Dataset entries
= = = = = = =

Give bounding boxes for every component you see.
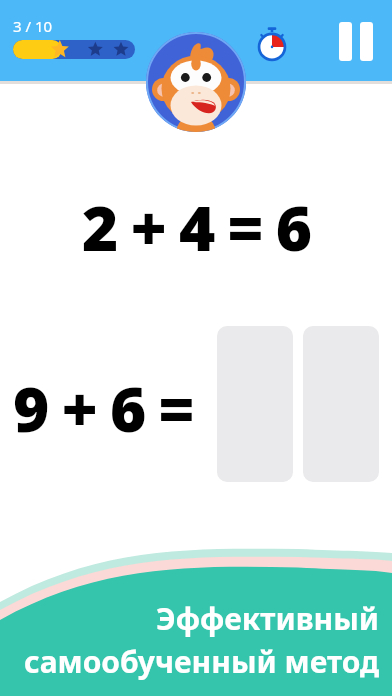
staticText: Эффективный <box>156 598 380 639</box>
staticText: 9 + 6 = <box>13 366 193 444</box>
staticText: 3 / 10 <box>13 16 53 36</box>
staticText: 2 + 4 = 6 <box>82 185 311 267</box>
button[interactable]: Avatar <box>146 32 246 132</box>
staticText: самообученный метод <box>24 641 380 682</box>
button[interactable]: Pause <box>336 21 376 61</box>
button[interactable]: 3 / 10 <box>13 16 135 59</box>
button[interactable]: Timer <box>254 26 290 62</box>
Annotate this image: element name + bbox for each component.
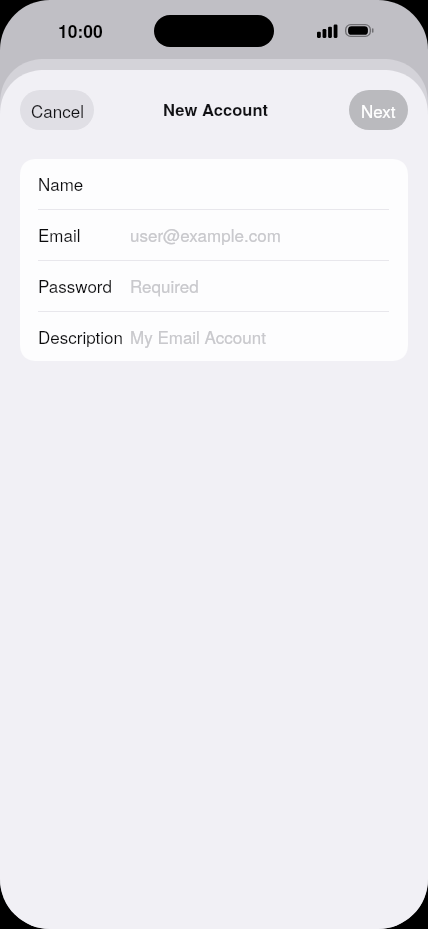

= = = = = = =

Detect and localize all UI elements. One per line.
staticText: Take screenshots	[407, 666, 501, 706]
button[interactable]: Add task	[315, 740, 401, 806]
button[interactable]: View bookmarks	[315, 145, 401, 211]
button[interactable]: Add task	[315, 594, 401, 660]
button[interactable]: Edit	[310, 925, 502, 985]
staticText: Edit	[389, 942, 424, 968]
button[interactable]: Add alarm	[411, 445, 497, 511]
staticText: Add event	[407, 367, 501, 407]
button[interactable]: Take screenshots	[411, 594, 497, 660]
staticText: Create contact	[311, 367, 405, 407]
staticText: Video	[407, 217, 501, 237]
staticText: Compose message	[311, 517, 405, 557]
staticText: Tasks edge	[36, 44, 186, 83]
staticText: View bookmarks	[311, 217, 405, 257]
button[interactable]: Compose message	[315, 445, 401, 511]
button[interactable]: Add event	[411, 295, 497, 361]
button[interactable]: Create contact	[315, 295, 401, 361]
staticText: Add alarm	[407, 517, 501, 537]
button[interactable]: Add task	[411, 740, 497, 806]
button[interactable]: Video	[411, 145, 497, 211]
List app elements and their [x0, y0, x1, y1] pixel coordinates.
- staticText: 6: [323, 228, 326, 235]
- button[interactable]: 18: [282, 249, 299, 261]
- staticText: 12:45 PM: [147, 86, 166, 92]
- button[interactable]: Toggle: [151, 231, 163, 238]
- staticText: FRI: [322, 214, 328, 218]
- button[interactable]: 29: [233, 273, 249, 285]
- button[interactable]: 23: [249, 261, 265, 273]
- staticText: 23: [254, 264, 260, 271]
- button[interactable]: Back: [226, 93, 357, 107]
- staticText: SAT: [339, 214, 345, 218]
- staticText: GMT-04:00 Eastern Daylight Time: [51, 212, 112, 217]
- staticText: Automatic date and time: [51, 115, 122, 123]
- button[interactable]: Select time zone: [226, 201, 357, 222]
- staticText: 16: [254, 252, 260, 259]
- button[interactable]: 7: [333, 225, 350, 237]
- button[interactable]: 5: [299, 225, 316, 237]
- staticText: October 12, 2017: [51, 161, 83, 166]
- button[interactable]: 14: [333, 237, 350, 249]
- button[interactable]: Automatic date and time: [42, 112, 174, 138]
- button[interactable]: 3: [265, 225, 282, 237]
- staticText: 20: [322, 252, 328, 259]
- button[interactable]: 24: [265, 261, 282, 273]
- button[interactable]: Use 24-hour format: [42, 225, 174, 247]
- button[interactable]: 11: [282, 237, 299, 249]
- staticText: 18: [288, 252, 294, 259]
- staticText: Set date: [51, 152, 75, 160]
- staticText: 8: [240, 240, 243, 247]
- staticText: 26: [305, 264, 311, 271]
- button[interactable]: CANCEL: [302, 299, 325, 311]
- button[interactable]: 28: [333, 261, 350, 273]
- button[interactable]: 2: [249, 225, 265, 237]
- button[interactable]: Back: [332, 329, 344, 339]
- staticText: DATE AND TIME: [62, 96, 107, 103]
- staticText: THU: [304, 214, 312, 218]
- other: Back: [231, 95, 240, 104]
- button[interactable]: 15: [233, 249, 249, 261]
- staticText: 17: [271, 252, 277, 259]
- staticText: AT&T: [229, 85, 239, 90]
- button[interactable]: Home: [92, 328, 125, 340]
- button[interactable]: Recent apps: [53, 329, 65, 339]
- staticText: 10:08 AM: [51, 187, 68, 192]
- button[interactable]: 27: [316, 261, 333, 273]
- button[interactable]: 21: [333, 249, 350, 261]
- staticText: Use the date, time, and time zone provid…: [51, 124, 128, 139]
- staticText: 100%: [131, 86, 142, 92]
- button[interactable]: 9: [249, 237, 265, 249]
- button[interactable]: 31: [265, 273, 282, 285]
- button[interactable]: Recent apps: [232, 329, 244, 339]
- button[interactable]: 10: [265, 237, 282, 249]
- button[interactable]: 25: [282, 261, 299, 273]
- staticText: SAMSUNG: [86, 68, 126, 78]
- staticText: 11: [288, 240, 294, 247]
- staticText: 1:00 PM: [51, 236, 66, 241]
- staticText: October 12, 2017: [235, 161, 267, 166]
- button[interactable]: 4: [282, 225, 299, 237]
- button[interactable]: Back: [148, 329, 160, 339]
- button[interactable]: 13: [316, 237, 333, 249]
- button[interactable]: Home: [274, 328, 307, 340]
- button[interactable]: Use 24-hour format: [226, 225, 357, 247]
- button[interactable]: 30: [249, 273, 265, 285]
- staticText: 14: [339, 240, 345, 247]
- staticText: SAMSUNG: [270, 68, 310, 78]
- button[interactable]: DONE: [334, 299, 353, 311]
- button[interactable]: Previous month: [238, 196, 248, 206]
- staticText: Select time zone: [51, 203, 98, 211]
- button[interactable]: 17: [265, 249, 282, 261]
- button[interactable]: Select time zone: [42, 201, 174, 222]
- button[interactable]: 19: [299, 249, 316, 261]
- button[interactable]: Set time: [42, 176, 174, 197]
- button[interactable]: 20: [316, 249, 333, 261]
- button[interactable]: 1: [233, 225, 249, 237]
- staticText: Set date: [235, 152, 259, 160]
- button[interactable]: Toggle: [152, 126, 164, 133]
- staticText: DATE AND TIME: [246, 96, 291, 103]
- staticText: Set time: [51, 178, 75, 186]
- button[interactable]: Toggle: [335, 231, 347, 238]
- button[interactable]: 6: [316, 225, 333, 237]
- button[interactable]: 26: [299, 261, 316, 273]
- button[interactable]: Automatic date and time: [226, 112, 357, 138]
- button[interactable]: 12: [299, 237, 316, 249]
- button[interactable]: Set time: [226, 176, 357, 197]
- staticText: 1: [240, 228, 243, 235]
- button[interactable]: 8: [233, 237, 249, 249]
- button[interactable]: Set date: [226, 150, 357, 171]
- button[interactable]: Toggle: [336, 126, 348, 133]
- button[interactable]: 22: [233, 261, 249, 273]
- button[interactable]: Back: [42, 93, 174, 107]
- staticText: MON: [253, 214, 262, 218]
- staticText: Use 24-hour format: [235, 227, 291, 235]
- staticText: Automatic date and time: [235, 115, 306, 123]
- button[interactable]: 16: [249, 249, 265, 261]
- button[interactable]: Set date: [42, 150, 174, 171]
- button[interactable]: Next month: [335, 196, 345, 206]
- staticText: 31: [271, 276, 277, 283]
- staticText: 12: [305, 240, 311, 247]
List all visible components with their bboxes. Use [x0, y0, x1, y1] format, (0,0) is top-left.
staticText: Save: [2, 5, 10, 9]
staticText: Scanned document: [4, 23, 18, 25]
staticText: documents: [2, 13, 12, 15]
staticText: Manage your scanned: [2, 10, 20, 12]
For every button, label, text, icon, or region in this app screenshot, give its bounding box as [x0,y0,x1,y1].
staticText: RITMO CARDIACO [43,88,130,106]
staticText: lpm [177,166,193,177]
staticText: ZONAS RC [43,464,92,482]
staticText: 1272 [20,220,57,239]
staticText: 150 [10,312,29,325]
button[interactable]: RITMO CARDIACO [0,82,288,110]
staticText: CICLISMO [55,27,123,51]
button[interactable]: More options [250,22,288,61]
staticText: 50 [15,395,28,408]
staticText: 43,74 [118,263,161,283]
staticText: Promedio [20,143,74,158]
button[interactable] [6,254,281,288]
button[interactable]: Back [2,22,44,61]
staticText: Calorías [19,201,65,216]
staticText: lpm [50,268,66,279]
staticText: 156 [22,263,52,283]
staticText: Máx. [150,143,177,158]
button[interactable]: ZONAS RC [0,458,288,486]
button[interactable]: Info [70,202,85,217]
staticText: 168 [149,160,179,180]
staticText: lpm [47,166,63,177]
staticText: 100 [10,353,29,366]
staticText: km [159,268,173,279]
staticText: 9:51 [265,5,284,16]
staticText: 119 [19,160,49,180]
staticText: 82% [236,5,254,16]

= = = = = = =

__What you should do__: The answer is the lines above from the one with "Give bounding boxes" to the one with "Annotate this image: element", set down exactly, with no pictures.

__Exercise result__:
Give bounding boxes for every component you see.
staticText: Эффективный <box>156 598 380 639</box>
staticText: 9 + 6 = <box>13 366 193 444</box>
staticText: 3 / 10 <box>13 16 53 36</box>
staticText: 2 + 4 = 6 <box>82 185 311 267</box>
button[interactable]: Avatar <box>146 32 246 132</box>
staticText: самообученный метод <box>24 641 380 682</box>
button[interactable]: Pause <box>336 21 376 61</box>
button[interactable]: 3 / 10 <box>13 16 135 59</box>
button[interactable]: Timer <box>254 26 290 62</box>
Annotate this image: element name + bbox for each component.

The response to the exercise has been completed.